— TRY IT —
Go through the records and give each one again exactly, omitting the images.
***** RAW DATA
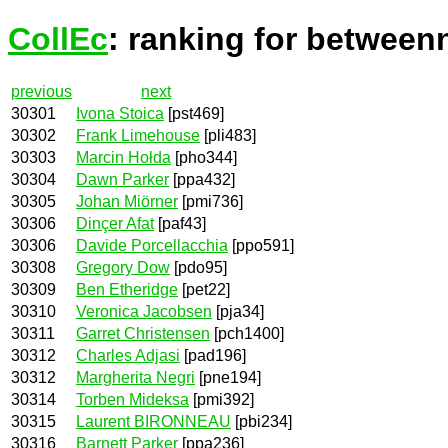
CollEc
: ranking for between
previous
next
30301
Ivona Stoica
[pst469]
30302
Frank Limehouse
[pli483]
30303
Marcin Hołda
[pho344]
30304
Dawn Parker
[ppa432]
30305
Johan Miörner
[pmi736]
30306
Dinçer Afat
[paf43]
30306
Davide Porcellacchia
[ppo591]
30308
Gregory Dow
[pdo95]
30309
Ben Etheridge
[pet22]
30310
Veronica Jacobsen
[pja34]
30311
Garret Christensen
[pch1400]
30312
Charles Adjasi
[pad196]
30312
Margherita Negri
[pne194]
30314
Torben Mideksa
[pmi392]
30315
Laurent BIRONNEAU
[pbi234]
30316
Barnett Parker
[ppa236]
**********
— SOLUTION TO THE EXERCISE —
CollEc
: ranking for between
previous
next
30301
Ivona Stoica
[pst469]
30302
Frank Limehouse
[pli483]
30303
Marcin Hołda
[pho344]
30304
Dawn Parker
[ppa432]
30305
Johan Miörner
[pmi736]
30306
Dinçer Afat
[paf43]
30306
Davide Porcellacchia
[ppo591]
30308
Gregory Dow
[pdo95]
30309
Ben Etheridge
[pet22]
30310
Veronica Jacobsen
[pja34]
30311
Garret Christensen
[pch1400]
30312
Charles Adjasi
[pad196]
30312
Margherita Negri
[pne194]
30314
Torben Mideksa
[pmi392]
30315
Laurent BIRONNEAU
[pbi234]
30316
Barnett Parker
[ppa236]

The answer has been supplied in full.